What makes this banana bread so special? It’s the simple combination of ingredients and the perfect baking time. The recipe uses everyday pantry staples, making it incredibly accessible. The baking time ensures that the bread is perfectly cooked, achieving that ideal balance between moistness and a slightly firm texture. The slight chewiness on the outside is a bonus, giving it that perfect homemade touch. The aroma during baking is simply heavenly, filling the house with a warm, inviting fragrance that promises deliciousness.

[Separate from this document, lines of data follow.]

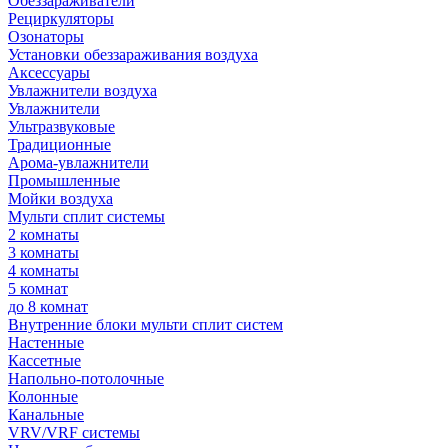
Обеззараживатели
Рециркуляторы
Озонаторы
Установки обеззараживания воздуха
Аксессуары
Увлажнители воздуха
Увлажнители
Ультразвуковые
Традиционные
Арома-увлажнители
Промышленные
Мойки воздуха
Мульти сплит системы
2 комнаты
3 комнаты
4 комнаты
5 комнат
до 8 комнат
Внутренние блоки мульти сплит систем
Настенные
Кассетные
Напольно-потолочные
Колонные
Канальные
VRV/VRF системы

Beyond the recipe itself, this banana bread holds a special place in my life. It’s a way to connect with my family, creating memories around the kitchen table. The simple act of baking, of carefully measuring ingredients and watching the batter transform into a golden-brown loaf, is therapeutic and grounding. It’s a break from the daily grind, a chance to slow down and appreciate the simple pleasures in life. And, of course, the delicious result is an added bonus!

More than just a recipe, this banana bread is a testament to the power of simple ingredients and mindful preparation. It's a reminder that even in the midst of a busy schedule, taking the time to bake something delicious for yourself and your loved ones can be incredibly rewarding. The taste, the aroma, and the memories created around this humble loaf are all worth the effort. So, next time you're looking for a quick, delicious, and satisfying treat, give this recipe a try. You won't be disappointed.

Tips and Variations:

  • For extra banana flavor: Use overripe bananas – the riper, the sweeter and more flavorful your bread will be!
  • Add-ins: Get creative! Nuts, chocolate chips, or even dried cranberries can add extra texture and flavor.
  • Make it vegan: Substitute one medium mashed banana or 1 tbsp flaxseed meal mixed with 3 tbsp water for the egg whites.
  • Storage: Store the bread in an airtight container at room temperature for up to 3 days or in the refrigerator for up to a week.

This recipe is more than just a recipe; it's a piece of my life, a comforting ritual, and a delicious way to share joy with my family and friends. I hope you enjoy it as much as I do!

Step-by-step

    • Set oven to 350.
    • Spray loaf pan with cooking spray.
    • In a bowl stir together flour, baking powder, baking soda, cinnamon and salt.
    • In another bowl stir together egg whites, banana, sugar, and oil.
    • Pour dry ingredients into wet ingredients until mixture is just moistened.
    • Pour into prepared loaf pan.
    • Bake for 45-50 minutes until a toothpick inserted in the center comes out clean.
    • Cool in pan for about 10 minutes.
    • Remove and cool on wire rack.
    • Wrap bread in plastic wrap and store overnight.